Hemoglobinopathies are caused by genetic mutations that result in abnormal hemoglobin molecules, resulting in hemolytic anemia. Chronic complications involving the lung parenchyma, vasculature, and cardiac function in hemoglobinopathies result in impaired gas exchange, resulting in tissue hypoxia. Hypoxia is defined as the deficiency in the amount of oxygen reaching the tissues of the body and is prevalent in patients with hemoglobinopathies, and its cause is often multifactorial. Chronic hypoxia in hemoglobinopathies is often a sign of disease severity and is associated with increased morbidity and mortality. Therefore, a thorough understanding of the pathophysiology of hypoxia in these disease processes is important in order to appropriately treat the underlying cause and prevent complications. In this article, we discuss management of hypoxia based on three different cases: sickle cell disease, β-thalassemia, and hereditary spherocytosis. These cases are used to review the current understanding of the disease pathophysiology, demonstrate the importance of a thorough clinical history and physical examination, explore diagnostic pathways, and review the current management.

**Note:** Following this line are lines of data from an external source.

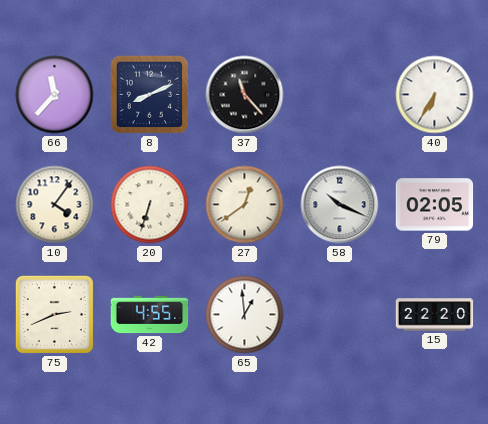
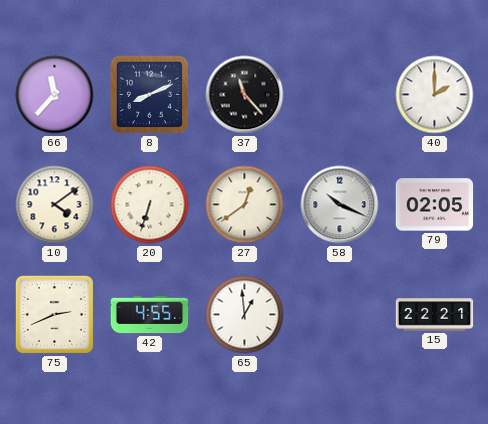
40: 6:35 -> 2:00
10: 4:06 -> 4:09
15: 22:20 -> 22:21
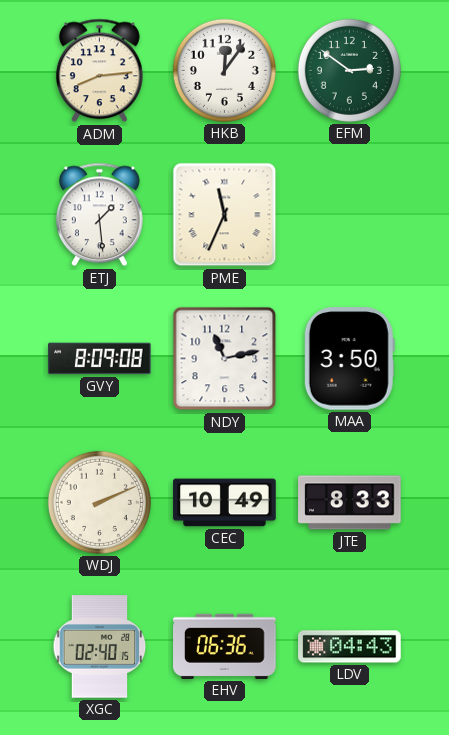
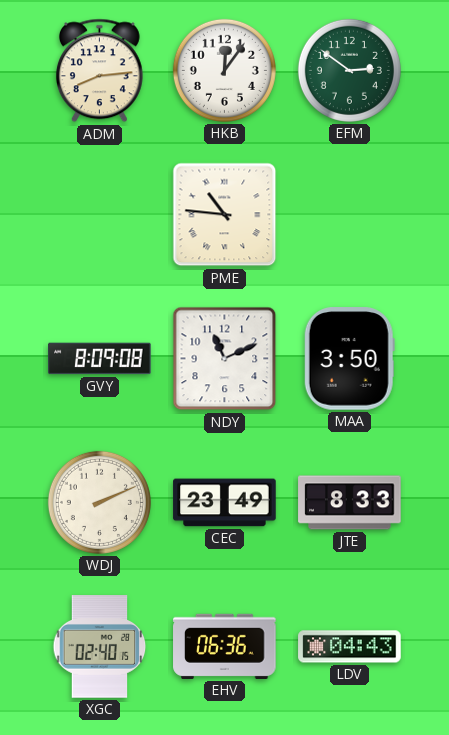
ETJ: 1:29 -> none
PME: 11:34 -> 10:46
NDY: 11:13 -> 11:11
CEC: 10:49 -> 23:49
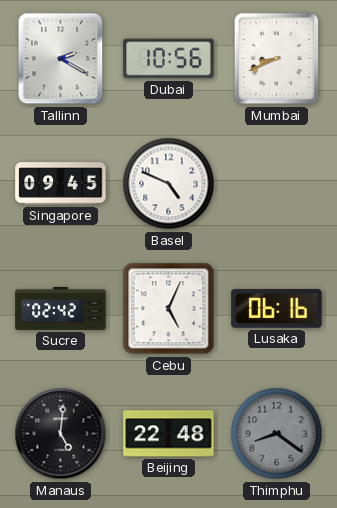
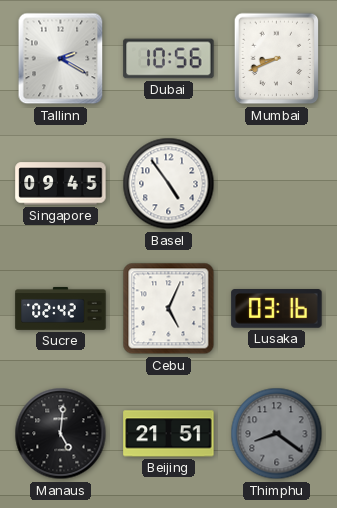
Basel: 4:49 -> 4:54
Lusaka: 06:16 -> 03:16
Beijing: 22:48 -> 21:51
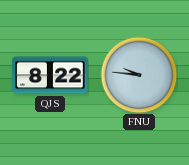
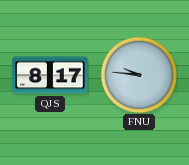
QJS: 8:22 -> 8:17
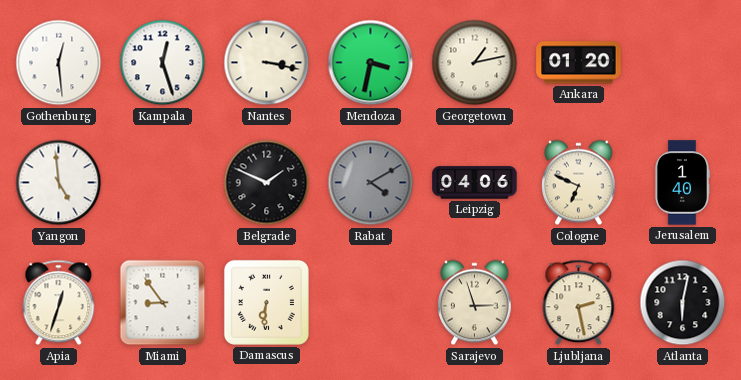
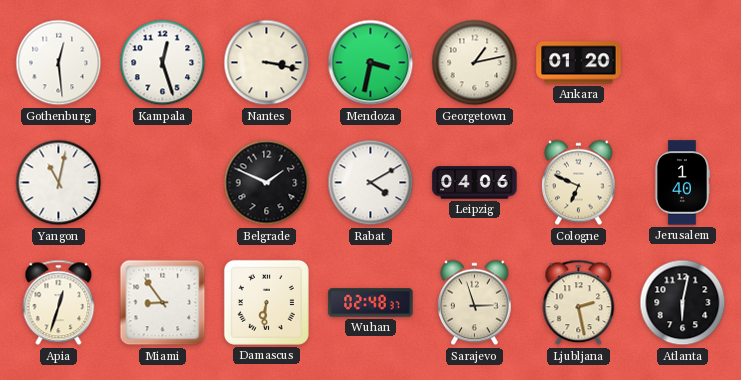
Yangon: 4:59 -> 11:02
Rabat dial: grey -> white
Wuhan: none -> 02:48
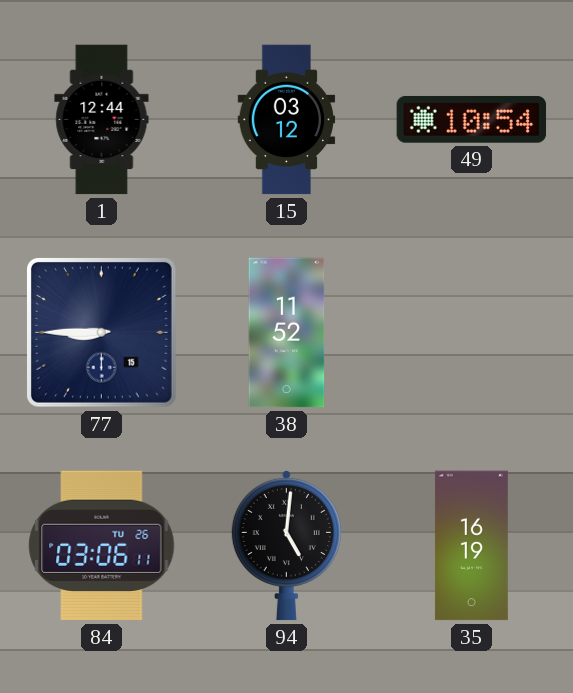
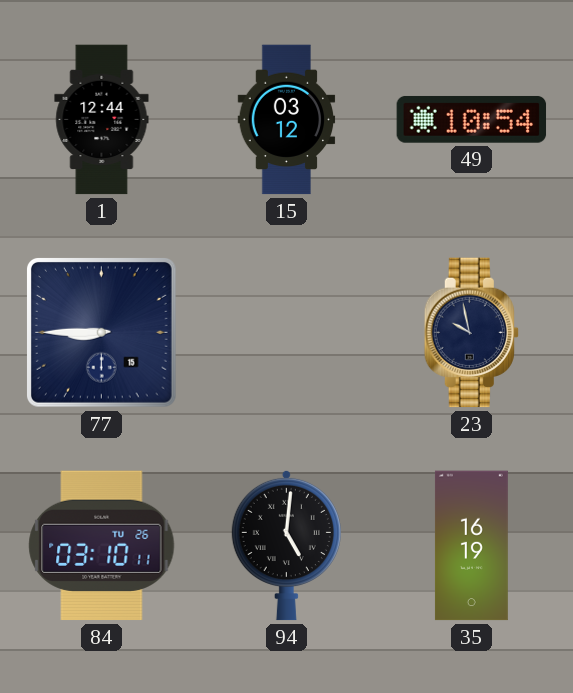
38: 11:52 -> none
23: none -> 9:58
84: 03:06 -> 03:10
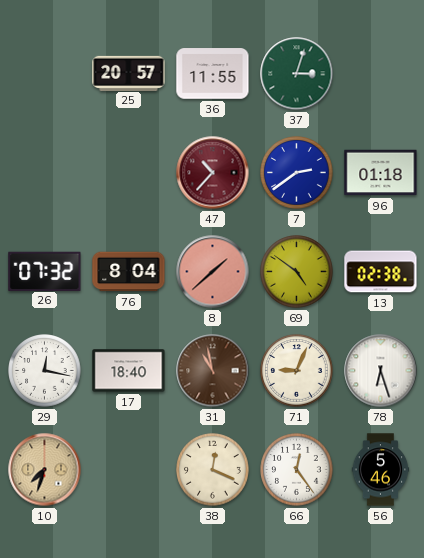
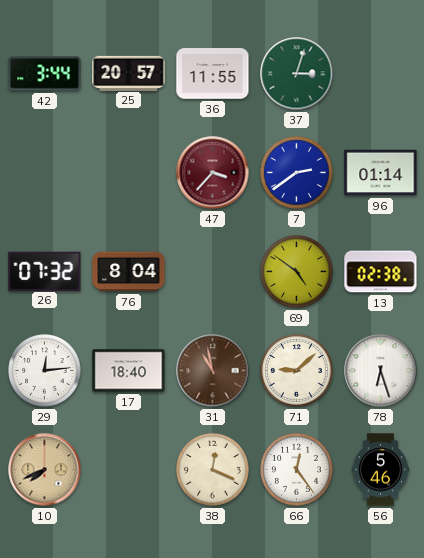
42: none -> 3:44
47: 10:37 -> 3:37
96: 01:18 -> 01:14
8: 1:38 -> none
29: 12:17 -> 12:14
71: 9:04 -> 9:08
10: 7:33 -> 7:41
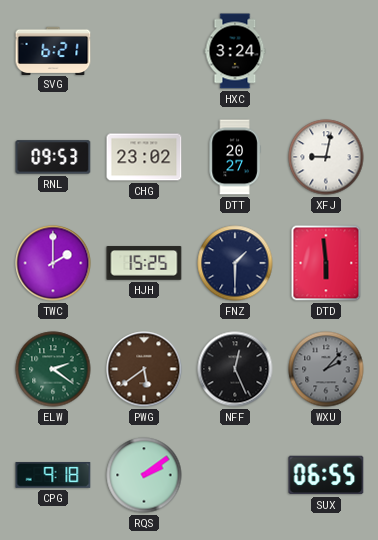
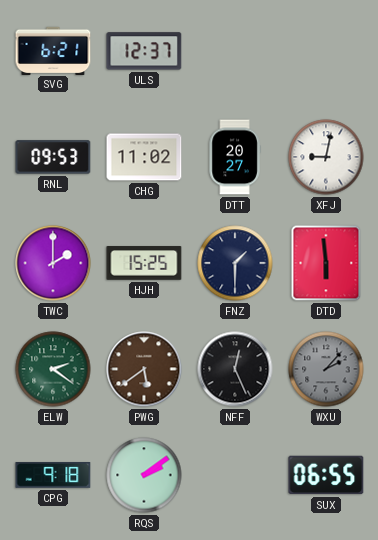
ULS: none -> 12:37
HXC: 3:24 -> none
CHG: 23:02 -> 11:02
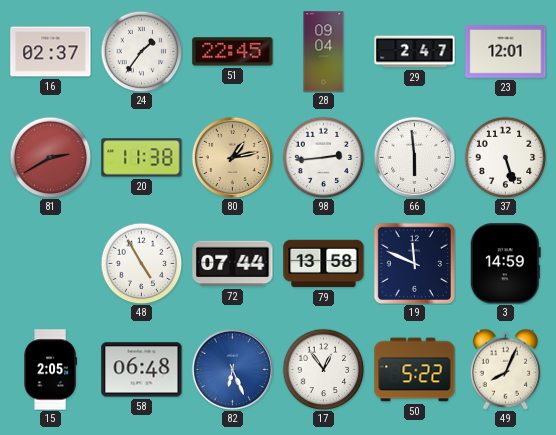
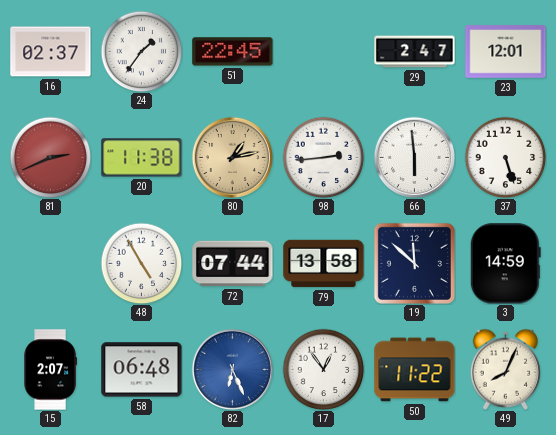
28: 09:04 -> none
81: 2:40 -> 2:41
19: 11:49 -> 11:52
15: 2:05 -> 2:07
50: 5:22 -> 11:22
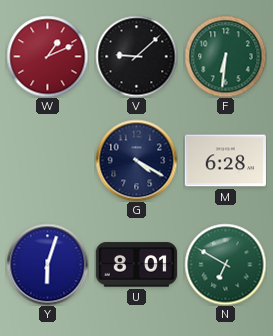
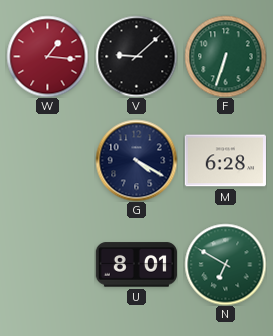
W: 1:11 -> 1:16
F: 6:31 -> 6:33
Y: 6:03 -> none
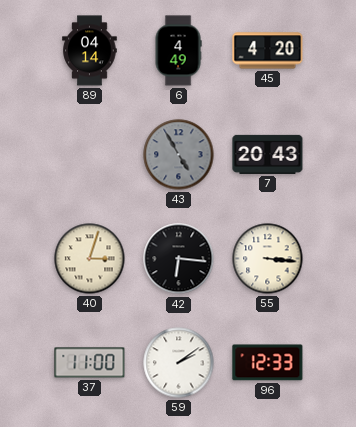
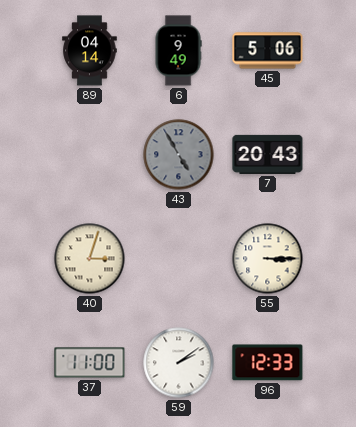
6: 4:49 -> 9:49
45: 4:20 -> 5:06
42: 6:16 -> none
55: 3:16 -> 3:15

血红蛋白病是由导致异常血红蛋白分子的基因突变引起的,导致溶血性贫血。血红蛋白病涉及肺实质、血管和心脏功能的慢性并发症导致气体交换受损,导致组织缺氧。缺氧是指到达身体组织的氧气量不足,在血红蛋白病患者中很常见,其原因通常是多因素的。血红蛋白病中的慢性缺氧通常是疾病严重程度的标志,与发病率和死亡率的增加有关。因此,为了适当治疗根本原因并预防并发症,深入了解这些疾病过程中缺氧的病理生理学非常重要。在本文中,我们根据三个不同的病例讨论缺氧的管理:镰状细胞病、β-地中海贫血和遗传性球形红细胞增多症。这些病例用于回顾疾病病理生理学的现有认识,展示彻底的临床病史和体格检查的重要性,探讨诊断途径,并回顾当前的管理。